The BTUH ratings on both coal and wood stoves are not monitored or regulated, and are arbitrary (I.E. guesses more for advertising and marketing than for reality). Stoves are likely only at best generally "real world" capable of 50% of that without glowing red and wilting from the heat. And that is on the input side. On the output side they can only perhaps deliver about 35% of that. 160,000 x 0.35 = 56,000 BTUH output. That is easily enough to heat most average homes on the coldest day of the year, but yours is on the large side, so if it is not modern and well insulated that may not do it.
To put it into perspective, to achieve 160,000 BTUH input (BTU's per hour of input) would require burning about 33 pounds of seasoned hardwood wood per hour, or 13 pounds of anthracite coal per hour. And to sustain that for a single day would require the burning of 792 lbs. of wood or 312 lbs. of coal.
What really matters however is your homes heat loss calculation. That and proper heat distribution (which for a single stove is more often than not a very difficult task to accomplish). A heat loss calculation will tell you if 56,000 BTUH output is sufficient. But then you need to move the heat around so the home does not roast in one area and freeze in other areas.
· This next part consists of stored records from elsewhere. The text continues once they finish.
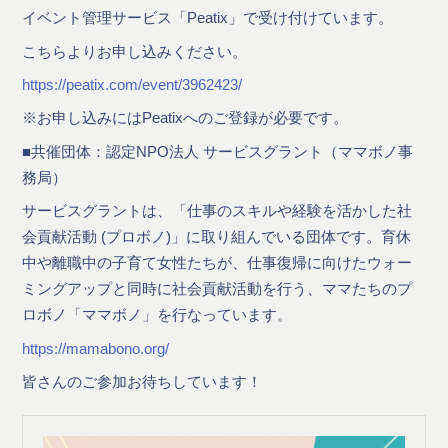
イベント管理サービス「Peatix」で受け付けています。
こちらよりお申し込みください。
https://peatix.com/event/3962423/
※お申し込みにはPeatixへのご登録が必要です。
■共催団体：認定NPO法人 サービスグラント（ママボノ事
務局）
サービスグラントは、「仕事のスキルや経験を活かした社
会貢献活動 (プロボノ)」に取り組んでいる団体です。育休
中や離職中の子育て女性たちが、仕事復帰に向けたウォー
ミングアップと同時に社会貢献活動を行う、ママたちのプ
ロボノ「ママボノ」を行なっています。
https://mamabono.org/
皆さんのご参加お待ちしています！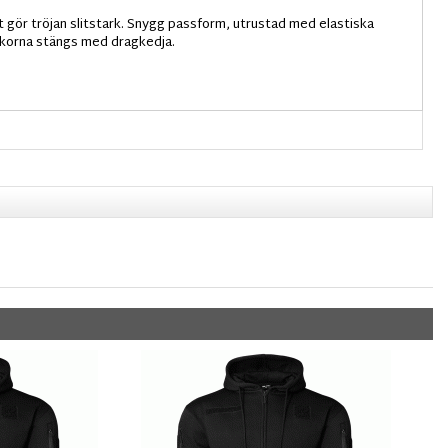
t gör tröjan slitstark. Snygg passform, utrustad med elastiska
ckorna stängs med dragkedja.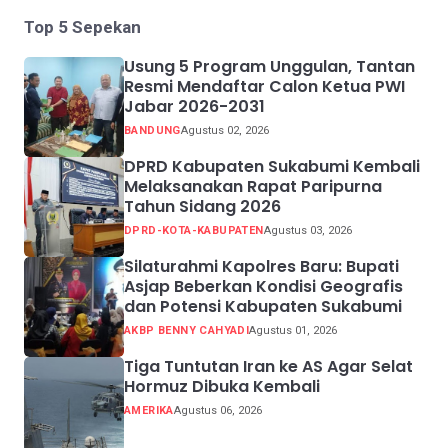
Top 5 Sepekan
Usung 5 Program Unggulan, Tantan
Resmi Mendaftar Calon Ketua PWI
Jabar 2026-2031
BANDUNG
Agustus 02, 2026
DPRD Kabupaten Sukabumi Kembali
Melaksanakan Rapat Paripurna
Tahun Sidang 2026
DPRD-KOTA-KABUPATEN
Agustus 03, 2026
Silaturahmi Kapolres Baru: Bupati
Asjap Beberkan Kondisi Geografis
dan Potensi Kabupaten Sukabumi
AKBP BENNY CAHYADI
Agustus 01, 2026
Tiga Tuntutan Iran ke AS Agar Selat
Hormuz Dibuka Kembali
AMERIKA
Agustus 06, 2026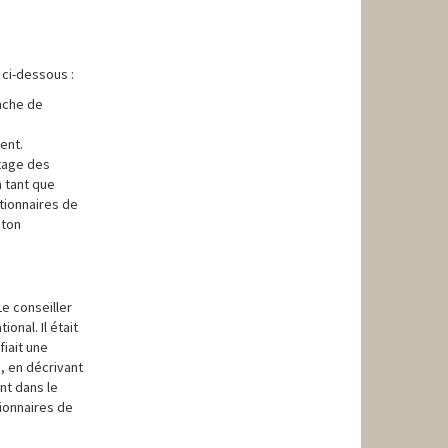
 ci-dessous :
anche de
ent.
etage des
n tant que
ctionnaires de
gton
e conseiller
nal. Il était
fiait une
, en décrivant
nt dans le
tionnaires de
There are only perhaps 2 or 3 days a heating season when you will tax the homes heat loss requirements. On an average winter day you will need about 40% of "heat loss" BTUH output. For grins, lets assume a heat loss of 56,000 BTUH. 40% of 56,000 BTUH is 22,400 BTUH of output, which is the equivalent of burning about 4.6 lbs of seasoned hardwood per hour or 2.6 lbs. of coal per hour. 110 lbs of wood or 62 lbs. of coal would be your average daily requirement.
Moving heat around evenly is why I went with a coal boiler and hot water baseboards.